Wisconsin, tierra asociada a Frank Lloyd Wright y a Aldo Leopold, música para los oídos de una aspiración estadounidense a crear un modelo propio jeffersoniano.
Wisconsin, también imagen pintoresquista del ideal europeo de prosperidad rural: desde la carretera, se suceden las granjas bien provistas y mantenidas, con sus viejos graneros de madera reacondicionados, que evocan al visitante lugares del centro y norte europeos.

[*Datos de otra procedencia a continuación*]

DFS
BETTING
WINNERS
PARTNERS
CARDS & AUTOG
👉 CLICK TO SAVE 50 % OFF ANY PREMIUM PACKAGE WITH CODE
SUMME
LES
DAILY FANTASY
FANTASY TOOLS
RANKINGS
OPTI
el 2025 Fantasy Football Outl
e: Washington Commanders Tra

Los Grandes Lagos desde ciudades post-industriales… y desde Wisconsin
El contraste de este paisaje, que habría inspirado elogios del mismísimo Knut Hamsun de Markens Grøde, con las interminables localidades intercambiables de Michigan e Illinois, es tan abrupto como dramático. En realidad, nos encontramos en la megalópolis de los Grandes Lagos.

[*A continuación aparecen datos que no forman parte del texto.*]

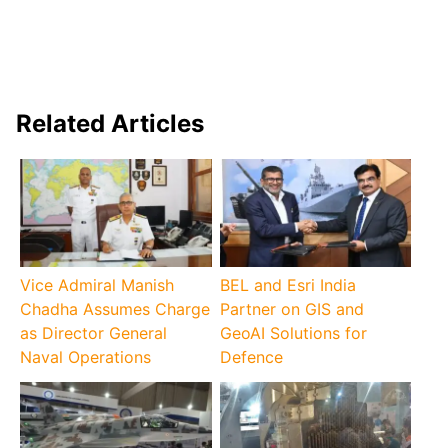
Related Articles
Vice Admiral Manish
BEL and Esri India
Chadha Assumes Charge
Partner on GIS and
as Director General
GeoAI Solutions for
Naval Operations
Defence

En torno a los grandes lagos, los pueblos industriales, hoy deprimidos, apenas recaudan suficiente para mantener en buen estado los servicios básicos; las majestuosas iglesias católicas erigidas por las colonias de origen polaco de la zona se elevan hoy junto a casas destartaladas que han sido abandonadas, una tragedia digna de mención si el visitante no hubiera pernoctado y se hubiera paseado por Detroit y zonas de las afueras de Chicago durante las jornadas anteriores.
El territorio de Los puentes de Madison, tan fotogénico y fotografiable como en la película sobre el fotógrafo y el ama de casa local de la novela y el filme protagonizado por Clint Eastwood, es tan fruto del imaginario estadounidense como los fenómenos que produjeron el «white flight» (literalmente, la «fuga blanca») en Detroit, o el fenómeno tan contemporáneo —también presente en un Detroit que permanece en «zona de guerra»— de la gentrificación.
Pensando en las enseñanzas de Aldo Leopold, visitamos la propiedad de un profesor de física de instituto retirado que decidió comprar una cabaña de madera erigida a finales del siglo XIX por un veterano de la Guerra Civil estadounidense (un sureño que luchó por la causa de la Unión y, condenado al ostracismo en su pueblo natal, decidió echar raíces en Wisconsin), moverla a su propiedad y restaurarla. Madero a madero.
A medio camino (todavía en la divisoria continental atlántica)
Charlaré con el restaurador ocasional, un intelectual humilde, sobre la calidad de la luz que entra por las ventanas y sus reminiscencias de escena de Edward Hopper (el último de los antiguos, el primero de los modernos, alejado de la experimentación abstracta de Pollock pero igual de osado).
Allí, mientras hablamos (él, un físico; yo, un periodista diletante, aprendiz de todo y maestro de nada) de Edward Hopper y Ansel Adams, nos emocionamos como niños y hacemos las paces, cada uno a nuestra manera y con nuestras razones, con lo que apreciamos de un país crudo e intenso, a veces cándido y a veces tan brutal como la ley del más fuerte de Herbert Spencer, motor tanto de los desmanes del país como del individualismo al que Jack London canta en Martin Eden, la auténtica eulogía estadounidense.
En la verde-en-verano-y-gélida-en-invierno Minesota, Estado próspero, igualitario y relativamente asequible para los estándares del país (una pequeña Escandinavia en el corazón del país), entraremos en una nueva transición en paisaje y manera de ser.
Poco a poco, las colinas rurales y apacibles de Wisconsin se convierten en praderas.
Pero la llamada de las praderas deberá esperar hasta el último artículo de nuestro último viaje por Norteamérica. Con poco tiempo para permanecer en un lugar y mucho donde elegir, nos dejaremos llevar por los relatos de amigos y conocidos fortuitos, que nos llevarán a historias tan apasionantes como imposibles de condensar en unas líneas.
Habrá que poner esto en algo de mayor extensión en el futuro. Mientras tanto, comparto apenas apuntes mentales, fotos apresuradas e impresiones.